Poussey’s background as a far-flung daughter of an Army major inheres in her French name (“accent à droite, bitch”) and, devastatingly, in the flashbacks chronicling her ill-fated, teenage romance with a German commander’s daughter. She’s revered among the inmates for her hooch recipe, an illicit treat only offered in bonhomie—never as barter. She chides Taystee and the rest of their circle when they dip beneath her ethics and respectability standard, sometimes stirring up privileged-based resentment in the process. And when Poussey loves someone—as she loves Taystee—she loves in a perilously wide open way that invites a punch to the gut.
Together and apart, Taystee and Poussey communicate through comic maximalism, and their intimacy thrives on mutually energizing performance. Adopting the alter egos Amanda (Taystee) and Mackenzie (Poussey), they glide into playful mimicries of upper class New York whiteness. The two delight in the game, but its thorny seeds are close to the surface. Amanda and Mackenzie make their first appearances as a rejoinder to fellow inmate Sophia’s plans for inmate-propelled prison reform. Dismissing their friend’s dreams of more robust health care access as “white people politics,” Taystee and Poussey ping-pong a conversation full of snobbish buffoonery—a mockery of the detached ignorance firmly embedding racism and classism within the criminal justice system.In this scene, they’re laughing; closeness blooms through farce. But the sustaining energy is their fury and pain. They share a common mode of defiance, a refusal to grant dignity to those either willfully or obliviously unconcerned with theirs. “Amanda” and “Mackenzie” spring from a mutual recognition of Litchfield’s rottenness; they’re an embodiment of the desperate laugh provoked by an inhospitable world. It’s a laugh emotionally adjacent to outrage—the same outrage that erupts when pink-lipped debutante Piper is granted furlough, a glimmering myth for women of color like Poussey, previously denied a visit to her dying mother.
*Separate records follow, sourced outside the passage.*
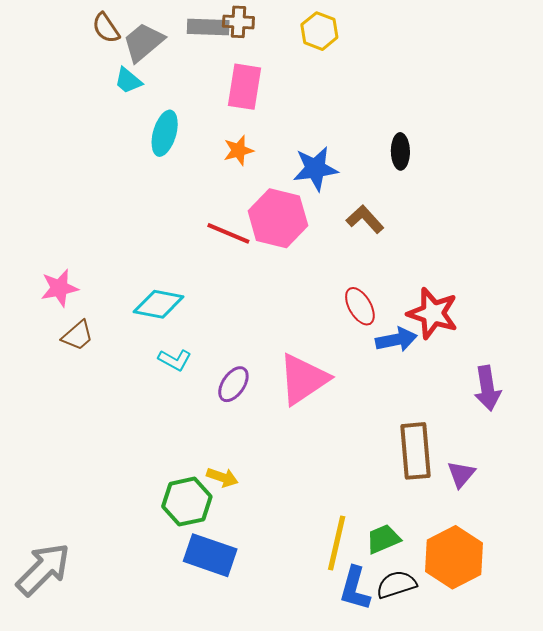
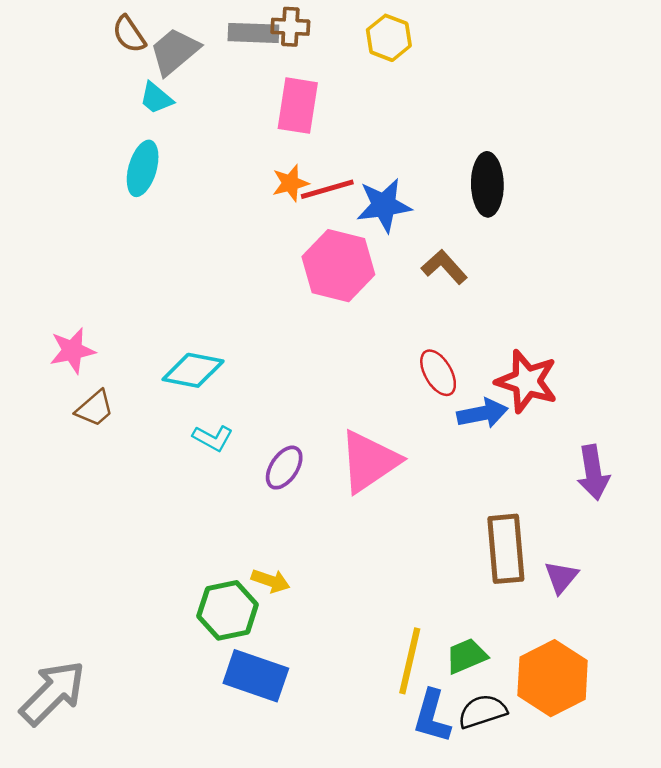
cyan ellipse: (165, 133) -> (143, 168), moved
black ellipse: (400, 151) -> (487, 184), size x1.4
red line: (228, 233) -> (327, 189), moved, turned -39

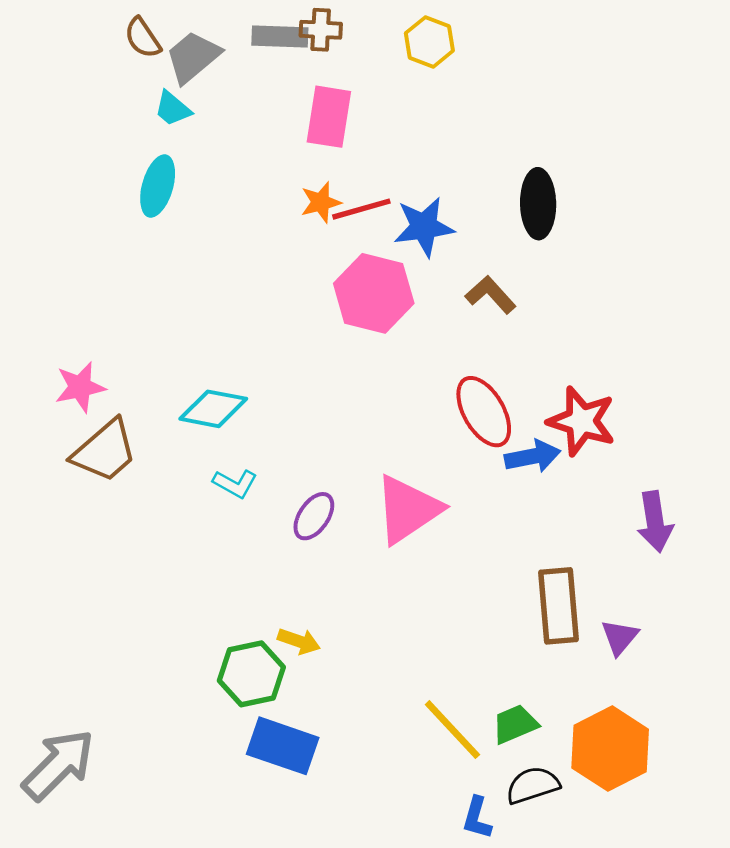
red ellipse: (438, 373) -> (484, 412), size x1.4
brown trapezoid: (95, 408) -> (105, 451), size x1.6
yellow line: (410, 661) -> (452, 730), turned -56
blue L-shape: (432, 716) -> (477, 818), moved, size x0.7

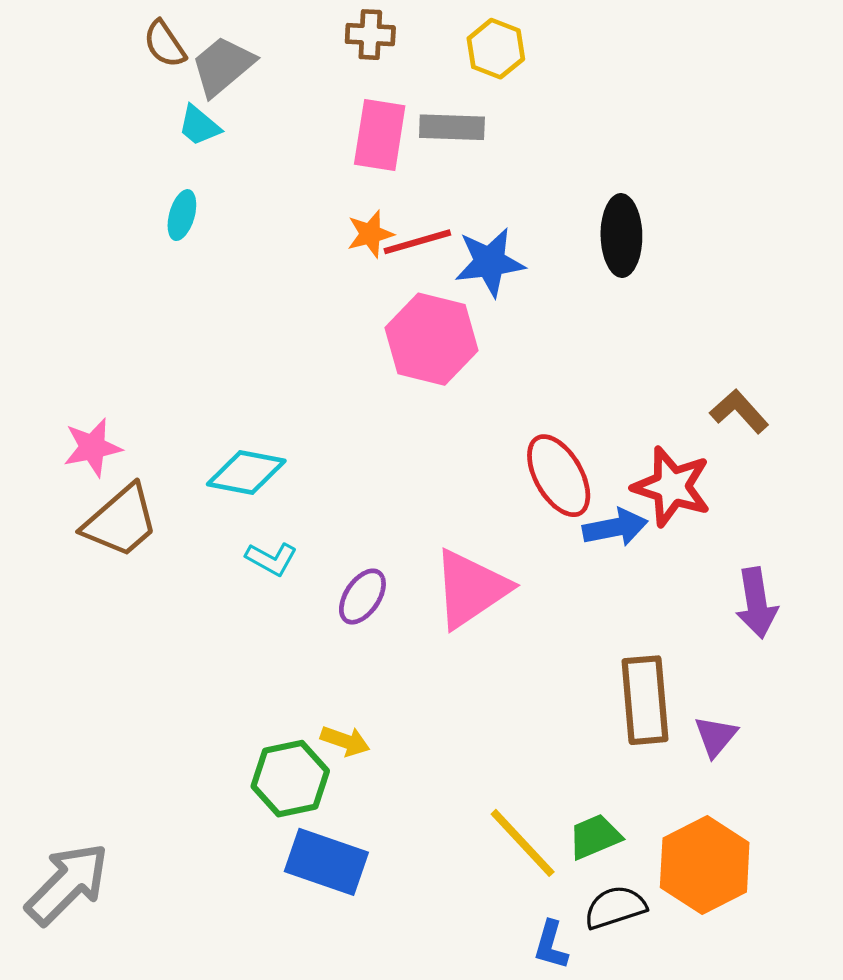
gray rectangle: (280, 37) -> (452, 127), moved
cyan ellipse: (158, 186) -> (182, 215), size x0.7
brown L-shape: (491, 295) -> (739, 411), moved

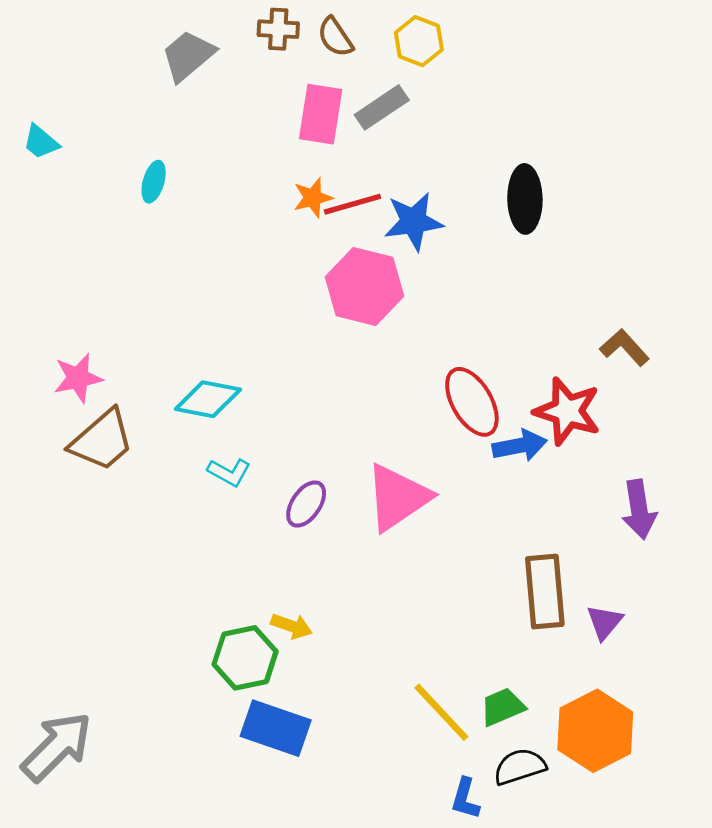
brown cross: (370, 35) -> (278, 29), moved
brown semicircle: (165, 44) -> (335, 37), moved
cyan trapezoid: (199, 126) -> (41, 142), moved
gray rectangle: (452, 127) -> (382, 107), turned -36

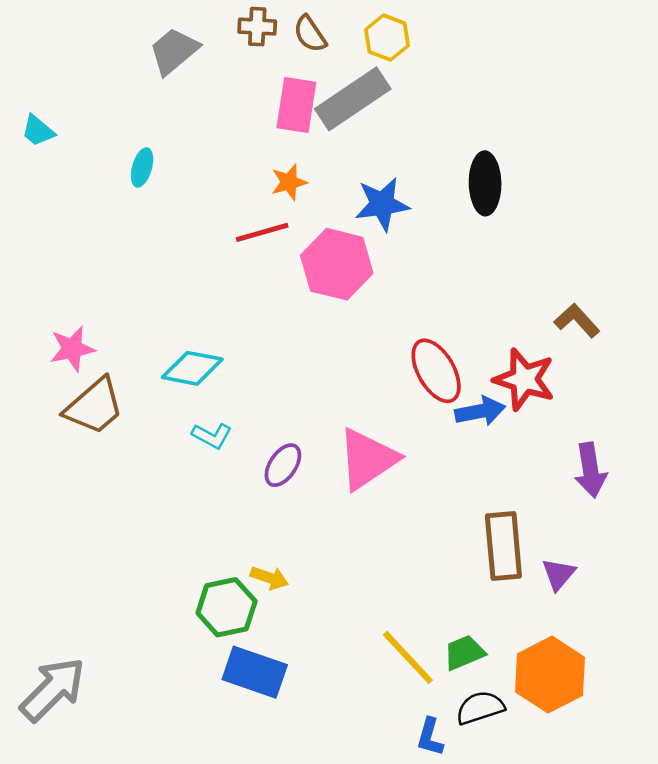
gray rectangle: (382, 107) -> (353, 99), size x1.5
red line: (353, 204) -> (262, 232), moved

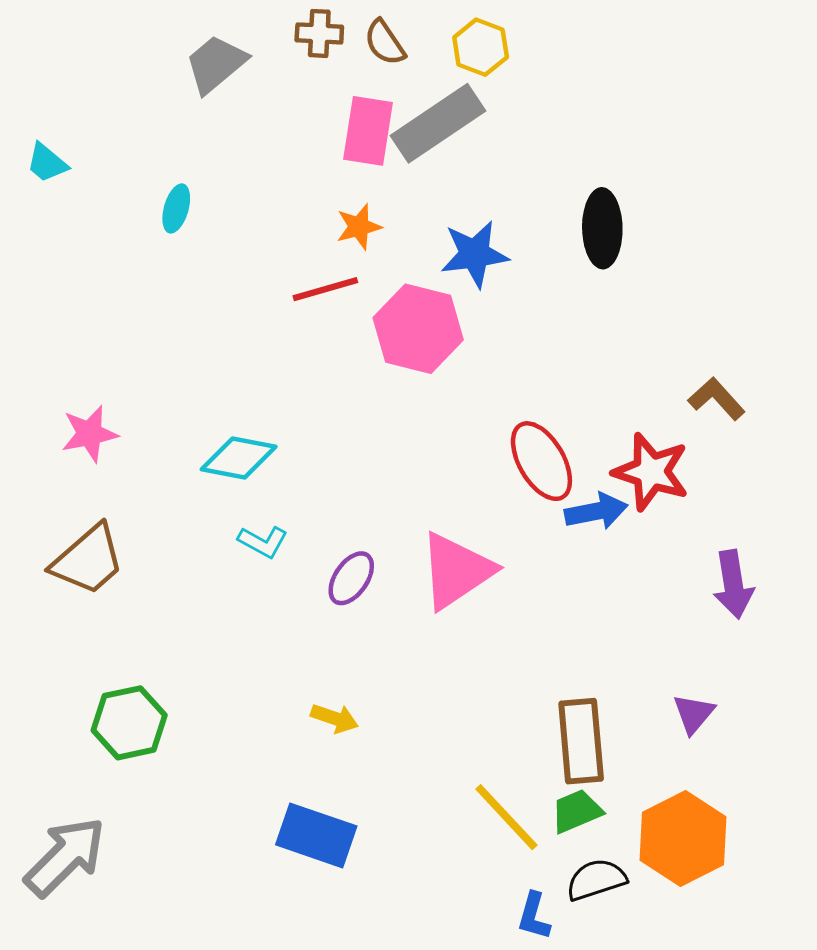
brown trapezoid: (94, 406) -> (88, 560), moved
brown rectangle: (503, 546) -> (581, 741), moved
green hexagon: (227, 607) -> (129, 723), moved

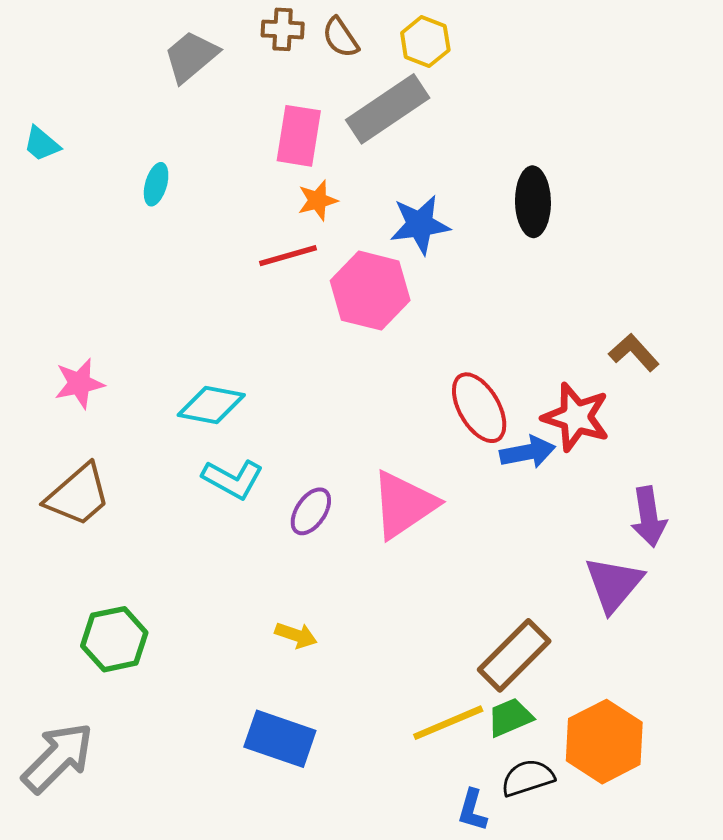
pink rectangle: (368, 131) -> (299, 136), moved
cyan L-shape: (263, 542) -> (233, 479), size x1.4
purple triangle: (694, 714) -> (614, 584), moved, size x1.6
brown rectangle: (581, 741) -> (514, 655), turned 50
yellow line: (506, 817) -> (448, 723), turned -70

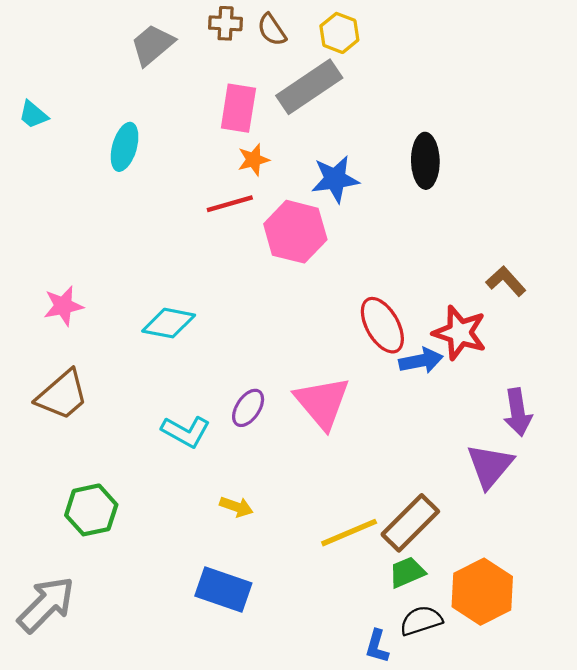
cyan ellipse: (156, 184) -> (125, 147), size x1.4
cyan L-shape: (233, 479) -> (186, 432), moved
pink triangle: (404, 505) -> (322, 403), turned -36
yellow line: (448, 723) -> (349, 533), moved

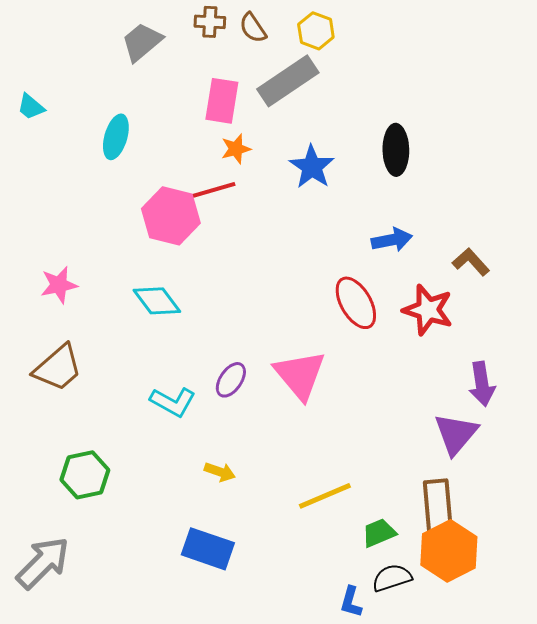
blue star: (335, 179) -> (312, 167), turned -30
pink hexagon: (295, 232) -> (171, 216), moved
cyan diamond: (169, 323) -> (157, 301), turned 42
blue arrow: (421, 361) -> (392, 240), moved
brown rectangle: (410, 523) -> (438, 507), moved, turned -50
Through their alter egos, they can inhabit the folly of privilege while also locating each other on the same terrain: they’re black women imprisoned by a system too eager to criminalize them, and to thrust them out of sight.
In OITNB’s second season, the narrative boundary separating Taystee and Poussey’s Litchfield-born intimacy from their selves pre-incarceration becomes more obviously porous. In the scope of the show, Poussey has always been queer-identified. But a flip reference to her sexuality sometimes startles Taystee. When Poussey remarks, self-satisfied, that her knowledge of genitalia derives from being “up close and personal with [her] share of pussy,” Taystee’s countenance fleetingly betrays distress. And when, in the midst of that impromptu anatomy lesson, Poussey offers her friend purely instructive aid, Taystee—still in the bathroom stall, and still disconcerted—hastily refuses.Taystee doesn’t recoil due to homophobic impulse; on the contrary, this blip of agitation prompted by Poussey’s self-acknowledged queerness implies the wider sexual mystification that has sent Taystee to the toilet in the first place. Poussey’s sexuality only disturbs when it destabilizes the relationship’s emotional equilibrium. We see it in their embrace upon Taystee’s Season One reincarceration. Poussey’s fists press against Taystee’s back—a site of resistance compared to her face, which softens as she briefly nestles against Taystee’s cheek.